Его никогда не раздражали, как например философа, "заоблачные устремления Бенедиктыча". Он принимал как аксиому, что за крохами доказательств стоит безграничный мир. И если после поступка Бенедиктыча наступила жизнь нищая людьми и событиями, то что с того, когда он верил, да, просто верил, что Бенедиктыч не оставит себе подобных в страхе и тупости. Знал Валерий Дмитриевич, что Бенедиктыч в каждом, а значит, к нему прислушаются, потому что ужасы и кошмары выдумали сами люди, получив творящую силу воображения. Когда ребенку подарят пластмассовые чашки, он обязательно поставит их на огонь и обгорит, чтобы позже понять о жизненной силе огня, сохранившей разум в людях.
А пока Веефомит сидел в своем заново обретенном доме и гадал: кончилась жизнь или только начинается. Все как-то приуныли и разбрелись. Была ночь, и Валериию Дмитриеву делалось неспокойно. Он хотел было выйти на улицу, прогуляться, но вспомнил о пустой будке и затосковал. Нет, не ухватить стройности, все носятся по своим орбитам, философ воет на луну и не соединить в целое разобщенные судьбы, каждый тикает и тикает, пока не исчерпает свою заданность. Уныние растеклось в воздухе и объяло миры.
Веефомит зажег свечу и стал смотреть на нее. Он просил. Сначала беззвучно и неуверенно, потом все громче и смелее. И он стал умолять себя, он требовал от себя, и с каждым словом его существо наполнялось силой. Он уже кричал, клокотал, корчился - и это был его последний шанс - выжить и сохранить сознание.
Он хрипел и шептал себе: "Роди детей! Роди, Веефомит! Пускай они придут к тебе с вопросом, чтоб глупость не имела рук и ног!"
Тогда-то железные стрелки часов повернулись вспять, приехал сбежавший от Светланы Петровны Строев. Он ввалился в дом вместе с пахнувшим гарью Бенедиктычем, и они одарили Веефомита языком и талантом, оставшись в нем ночевать навсегда. И города стали кубиками, а люди звездами, в ту ночь ни одна растоптанная в цвете сил судьба не была забыта - Веефомит принял и угощал всех. И растревоженные бледные калужане просыпались, липли к пыльным окнам и, вглядываясь в темноту, ворчали сиплыми со сна голосами: "Веефомит опять, наверное, мальчишник устроил!" А расхорохорившийся Валерий Дмитриевич, подслушав такое недовольство, выходил на крыльцо шагом седобородого художника и благодарил население за то, что оно есть, и яркие звезды над его головой вызывали слезы умиления у женщин из публичных библиотек.

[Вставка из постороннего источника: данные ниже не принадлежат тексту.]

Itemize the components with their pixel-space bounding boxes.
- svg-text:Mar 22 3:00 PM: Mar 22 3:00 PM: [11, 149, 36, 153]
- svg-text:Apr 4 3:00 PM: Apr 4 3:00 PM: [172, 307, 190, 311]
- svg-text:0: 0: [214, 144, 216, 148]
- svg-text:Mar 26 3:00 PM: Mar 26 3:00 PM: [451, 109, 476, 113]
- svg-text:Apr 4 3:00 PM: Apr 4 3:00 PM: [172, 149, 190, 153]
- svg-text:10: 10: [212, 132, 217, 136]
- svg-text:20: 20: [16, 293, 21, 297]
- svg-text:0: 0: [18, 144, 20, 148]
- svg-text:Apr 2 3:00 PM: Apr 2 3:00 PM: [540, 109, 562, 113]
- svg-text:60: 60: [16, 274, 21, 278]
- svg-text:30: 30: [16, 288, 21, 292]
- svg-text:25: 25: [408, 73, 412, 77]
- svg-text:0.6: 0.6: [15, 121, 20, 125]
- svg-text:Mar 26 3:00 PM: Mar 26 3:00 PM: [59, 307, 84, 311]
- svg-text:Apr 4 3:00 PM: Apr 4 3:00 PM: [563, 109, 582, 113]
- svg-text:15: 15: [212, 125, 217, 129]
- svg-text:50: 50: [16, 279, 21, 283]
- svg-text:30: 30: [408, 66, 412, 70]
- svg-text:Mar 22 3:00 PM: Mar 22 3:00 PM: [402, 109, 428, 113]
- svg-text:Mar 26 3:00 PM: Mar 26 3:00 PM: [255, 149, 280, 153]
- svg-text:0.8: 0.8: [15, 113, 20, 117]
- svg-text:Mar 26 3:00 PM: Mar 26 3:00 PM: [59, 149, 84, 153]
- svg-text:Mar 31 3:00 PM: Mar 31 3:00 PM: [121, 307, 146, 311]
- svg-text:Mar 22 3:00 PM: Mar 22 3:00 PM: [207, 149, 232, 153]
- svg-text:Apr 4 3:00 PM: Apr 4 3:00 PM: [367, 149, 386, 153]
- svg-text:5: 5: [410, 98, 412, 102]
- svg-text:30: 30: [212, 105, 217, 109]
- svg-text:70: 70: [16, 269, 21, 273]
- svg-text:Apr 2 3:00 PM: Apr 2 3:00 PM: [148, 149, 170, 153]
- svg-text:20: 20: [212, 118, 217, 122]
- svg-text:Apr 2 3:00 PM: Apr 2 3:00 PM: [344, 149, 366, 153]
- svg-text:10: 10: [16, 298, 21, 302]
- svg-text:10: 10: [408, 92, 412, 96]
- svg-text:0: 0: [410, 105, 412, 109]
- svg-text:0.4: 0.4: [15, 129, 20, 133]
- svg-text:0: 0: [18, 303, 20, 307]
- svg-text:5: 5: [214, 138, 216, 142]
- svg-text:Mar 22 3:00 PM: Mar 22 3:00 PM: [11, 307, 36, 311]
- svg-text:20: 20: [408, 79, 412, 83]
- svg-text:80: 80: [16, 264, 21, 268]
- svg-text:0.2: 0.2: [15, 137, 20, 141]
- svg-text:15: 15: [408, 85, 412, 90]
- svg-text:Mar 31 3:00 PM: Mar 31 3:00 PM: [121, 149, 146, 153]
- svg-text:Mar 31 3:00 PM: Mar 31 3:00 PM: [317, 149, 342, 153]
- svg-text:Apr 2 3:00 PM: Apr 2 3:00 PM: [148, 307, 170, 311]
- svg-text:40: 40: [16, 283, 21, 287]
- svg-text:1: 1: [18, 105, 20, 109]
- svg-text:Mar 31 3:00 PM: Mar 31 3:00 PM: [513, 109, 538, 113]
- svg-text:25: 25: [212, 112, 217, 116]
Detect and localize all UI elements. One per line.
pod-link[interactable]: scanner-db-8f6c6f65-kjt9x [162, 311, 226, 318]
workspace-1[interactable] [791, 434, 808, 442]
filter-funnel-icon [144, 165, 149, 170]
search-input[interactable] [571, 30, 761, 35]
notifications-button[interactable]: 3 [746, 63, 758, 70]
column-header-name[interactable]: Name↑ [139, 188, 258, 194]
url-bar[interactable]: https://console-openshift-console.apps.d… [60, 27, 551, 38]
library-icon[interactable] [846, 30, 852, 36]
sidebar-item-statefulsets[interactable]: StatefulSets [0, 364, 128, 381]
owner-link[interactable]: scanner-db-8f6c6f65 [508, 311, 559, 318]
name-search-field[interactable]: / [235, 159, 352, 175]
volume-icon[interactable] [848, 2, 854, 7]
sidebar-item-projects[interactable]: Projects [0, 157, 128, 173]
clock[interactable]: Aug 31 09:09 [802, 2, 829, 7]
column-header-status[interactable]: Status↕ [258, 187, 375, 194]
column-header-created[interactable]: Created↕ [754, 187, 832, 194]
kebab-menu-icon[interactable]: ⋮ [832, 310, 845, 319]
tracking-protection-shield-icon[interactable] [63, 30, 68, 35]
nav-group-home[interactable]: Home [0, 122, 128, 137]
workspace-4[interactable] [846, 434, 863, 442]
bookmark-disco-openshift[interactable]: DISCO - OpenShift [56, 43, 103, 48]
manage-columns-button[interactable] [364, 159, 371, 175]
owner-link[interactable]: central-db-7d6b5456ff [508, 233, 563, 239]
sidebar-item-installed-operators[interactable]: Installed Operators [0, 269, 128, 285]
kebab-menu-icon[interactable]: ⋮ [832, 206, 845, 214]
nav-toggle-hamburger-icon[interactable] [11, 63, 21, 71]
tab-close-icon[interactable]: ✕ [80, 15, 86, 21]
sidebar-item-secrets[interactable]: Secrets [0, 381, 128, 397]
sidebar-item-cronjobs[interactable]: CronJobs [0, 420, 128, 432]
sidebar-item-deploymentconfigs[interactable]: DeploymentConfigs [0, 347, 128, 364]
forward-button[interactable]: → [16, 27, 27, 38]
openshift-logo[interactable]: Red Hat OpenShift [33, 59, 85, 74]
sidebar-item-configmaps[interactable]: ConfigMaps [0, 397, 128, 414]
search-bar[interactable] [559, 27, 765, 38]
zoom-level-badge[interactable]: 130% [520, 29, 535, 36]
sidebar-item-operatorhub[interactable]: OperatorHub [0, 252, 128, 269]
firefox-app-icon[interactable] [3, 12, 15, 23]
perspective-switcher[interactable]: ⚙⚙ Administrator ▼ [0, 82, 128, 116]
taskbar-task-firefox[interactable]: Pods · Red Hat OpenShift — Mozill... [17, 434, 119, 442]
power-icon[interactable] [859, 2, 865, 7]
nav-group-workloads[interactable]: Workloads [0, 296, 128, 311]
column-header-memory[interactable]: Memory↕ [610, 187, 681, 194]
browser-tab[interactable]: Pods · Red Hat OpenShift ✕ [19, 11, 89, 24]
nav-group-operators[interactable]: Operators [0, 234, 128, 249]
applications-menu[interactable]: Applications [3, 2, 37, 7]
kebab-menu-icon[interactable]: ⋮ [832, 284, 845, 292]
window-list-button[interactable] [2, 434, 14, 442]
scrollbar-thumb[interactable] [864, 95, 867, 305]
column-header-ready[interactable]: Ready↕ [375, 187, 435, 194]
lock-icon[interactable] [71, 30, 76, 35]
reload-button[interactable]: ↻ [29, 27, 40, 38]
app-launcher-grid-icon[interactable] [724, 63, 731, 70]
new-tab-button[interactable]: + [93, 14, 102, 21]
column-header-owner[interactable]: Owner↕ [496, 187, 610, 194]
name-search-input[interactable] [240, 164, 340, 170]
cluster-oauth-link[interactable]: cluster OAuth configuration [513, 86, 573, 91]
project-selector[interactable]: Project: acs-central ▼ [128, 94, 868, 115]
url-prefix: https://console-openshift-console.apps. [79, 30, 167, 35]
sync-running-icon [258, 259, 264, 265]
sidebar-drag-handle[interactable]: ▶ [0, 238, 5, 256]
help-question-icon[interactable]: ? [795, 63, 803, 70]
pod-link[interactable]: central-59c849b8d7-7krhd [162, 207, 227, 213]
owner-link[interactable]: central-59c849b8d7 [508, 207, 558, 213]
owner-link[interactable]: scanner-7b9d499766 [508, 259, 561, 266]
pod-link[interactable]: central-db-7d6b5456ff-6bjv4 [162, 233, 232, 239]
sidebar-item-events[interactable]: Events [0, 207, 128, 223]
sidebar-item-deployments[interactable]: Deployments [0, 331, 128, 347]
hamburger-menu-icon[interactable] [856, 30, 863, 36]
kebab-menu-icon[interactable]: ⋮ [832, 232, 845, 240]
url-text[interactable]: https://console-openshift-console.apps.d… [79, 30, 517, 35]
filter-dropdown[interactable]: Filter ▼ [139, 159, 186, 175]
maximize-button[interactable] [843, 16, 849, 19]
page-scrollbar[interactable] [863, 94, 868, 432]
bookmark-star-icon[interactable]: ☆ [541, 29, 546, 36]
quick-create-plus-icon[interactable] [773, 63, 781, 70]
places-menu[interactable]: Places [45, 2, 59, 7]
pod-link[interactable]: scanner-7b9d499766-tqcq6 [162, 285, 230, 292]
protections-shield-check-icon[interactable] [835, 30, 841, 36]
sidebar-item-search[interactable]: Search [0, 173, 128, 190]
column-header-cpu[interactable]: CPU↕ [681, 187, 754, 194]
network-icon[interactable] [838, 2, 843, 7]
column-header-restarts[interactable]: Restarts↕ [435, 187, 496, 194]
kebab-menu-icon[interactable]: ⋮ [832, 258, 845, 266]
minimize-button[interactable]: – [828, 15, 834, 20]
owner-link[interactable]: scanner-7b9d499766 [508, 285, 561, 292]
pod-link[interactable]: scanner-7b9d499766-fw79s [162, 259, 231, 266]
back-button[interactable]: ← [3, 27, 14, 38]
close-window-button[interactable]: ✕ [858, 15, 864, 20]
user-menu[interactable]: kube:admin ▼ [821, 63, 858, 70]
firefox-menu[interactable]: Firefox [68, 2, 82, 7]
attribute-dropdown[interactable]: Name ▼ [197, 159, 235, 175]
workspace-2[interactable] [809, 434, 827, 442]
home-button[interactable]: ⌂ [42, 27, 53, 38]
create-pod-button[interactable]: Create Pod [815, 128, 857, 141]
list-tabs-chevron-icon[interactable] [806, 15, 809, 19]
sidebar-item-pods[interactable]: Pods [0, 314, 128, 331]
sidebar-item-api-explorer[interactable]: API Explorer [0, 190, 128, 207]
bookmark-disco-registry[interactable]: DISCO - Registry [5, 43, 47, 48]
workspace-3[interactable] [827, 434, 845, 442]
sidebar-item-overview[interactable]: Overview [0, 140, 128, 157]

И он бы добавил ещё не одно выражение благодарности взрастившему ландшафту, да свел бы с ума с десяток порядочных собак и покорил бы сотню девичьих сердец, если бы его не брали под руки гости и не прекращали это баловство, уводя его в свои серьезные миры, где все цвета для Валерия Дмитриевича сливалось в прозрачный...
Это была точка, а наутро Веефомит открывал глаза и ощущал, как расплавленная плоть капает с дивана на пол. И ночные голоса Строева и Бенедиктыча витали в комнате и уговаривали забыть о шляпе и, ужаснувшись многоточием, погасить печальную звезду.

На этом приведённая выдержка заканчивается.